- Opening Delimiter -
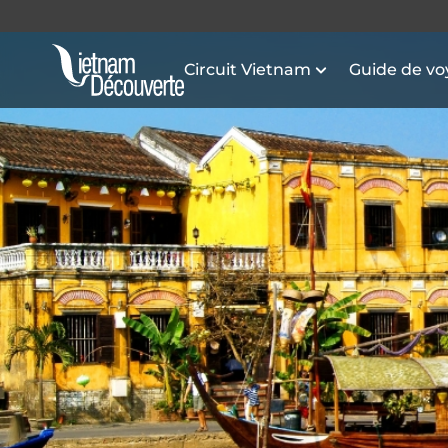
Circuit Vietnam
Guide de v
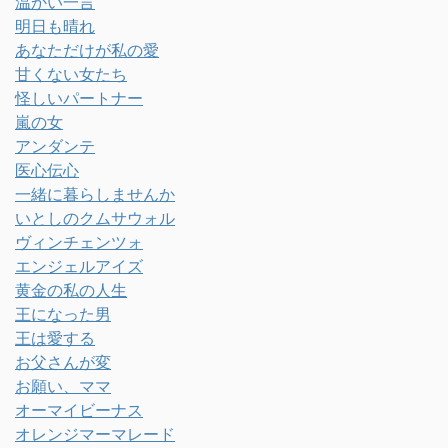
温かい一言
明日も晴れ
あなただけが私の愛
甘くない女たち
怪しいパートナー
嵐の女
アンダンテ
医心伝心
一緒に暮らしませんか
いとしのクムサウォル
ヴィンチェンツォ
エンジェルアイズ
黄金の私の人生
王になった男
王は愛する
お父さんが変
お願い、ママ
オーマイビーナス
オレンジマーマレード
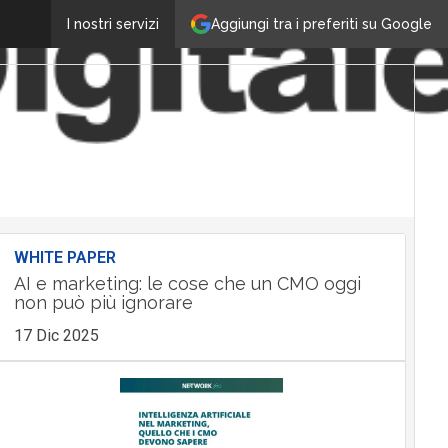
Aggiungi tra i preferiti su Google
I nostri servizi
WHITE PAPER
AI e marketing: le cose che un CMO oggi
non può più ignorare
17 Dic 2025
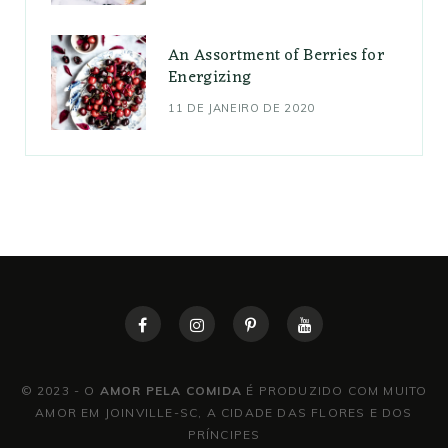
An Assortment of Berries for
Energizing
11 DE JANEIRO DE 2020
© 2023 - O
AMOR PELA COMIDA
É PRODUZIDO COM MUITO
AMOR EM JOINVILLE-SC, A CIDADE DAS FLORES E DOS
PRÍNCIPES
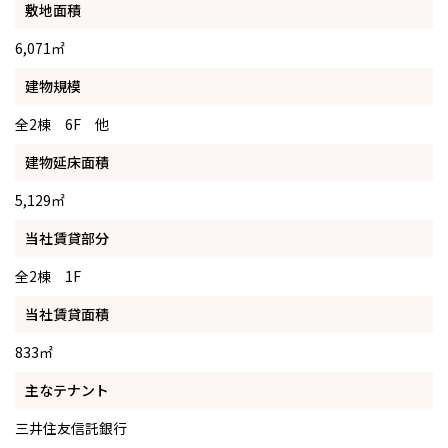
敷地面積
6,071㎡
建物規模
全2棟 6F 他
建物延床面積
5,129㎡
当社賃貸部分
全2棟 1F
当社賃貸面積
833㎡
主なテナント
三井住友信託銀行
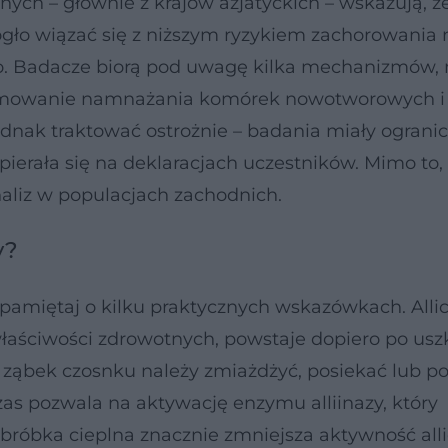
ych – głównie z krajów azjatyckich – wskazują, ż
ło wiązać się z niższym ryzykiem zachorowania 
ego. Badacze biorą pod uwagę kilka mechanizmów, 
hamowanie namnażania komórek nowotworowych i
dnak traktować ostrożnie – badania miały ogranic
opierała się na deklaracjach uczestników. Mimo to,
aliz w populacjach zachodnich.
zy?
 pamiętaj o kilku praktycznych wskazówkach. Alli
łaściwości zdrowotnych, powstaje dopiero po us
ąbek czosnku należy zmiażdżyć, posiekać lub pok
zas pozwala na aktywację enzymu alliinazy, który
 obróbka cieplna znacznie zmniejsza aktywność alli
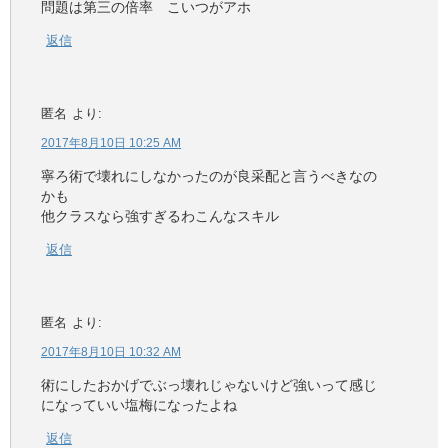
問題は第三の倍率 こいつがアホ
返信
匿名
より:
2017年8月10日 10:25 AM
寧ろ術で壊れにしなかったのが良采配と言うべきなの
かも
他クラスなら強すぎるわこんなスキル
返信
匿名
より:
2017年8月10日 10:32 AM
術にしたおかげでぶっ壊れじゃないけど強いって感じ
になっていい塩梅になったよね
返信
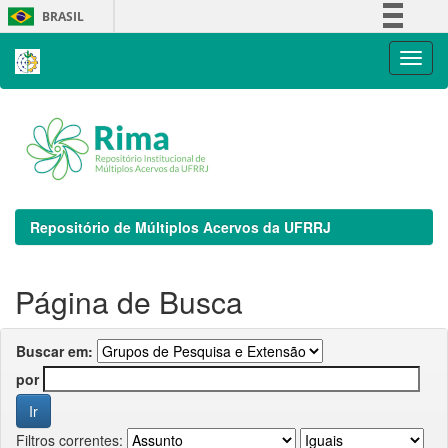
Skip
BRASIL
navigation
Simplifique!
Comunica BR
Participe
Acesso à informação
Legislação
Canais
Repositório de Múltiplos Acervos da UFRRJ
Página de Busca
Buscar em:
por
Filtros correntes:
- Closing Delimiter -
== GOAL OF THE EXERCISE ==
Take the entries above and copy out all lines with the string "AMOR".

== RESULT FOR THIS EXERCISE ==
AMOR PELA COMIDA
AMOR EM JOINVILLE-SC, A CIDADE DAS FLORES E DOS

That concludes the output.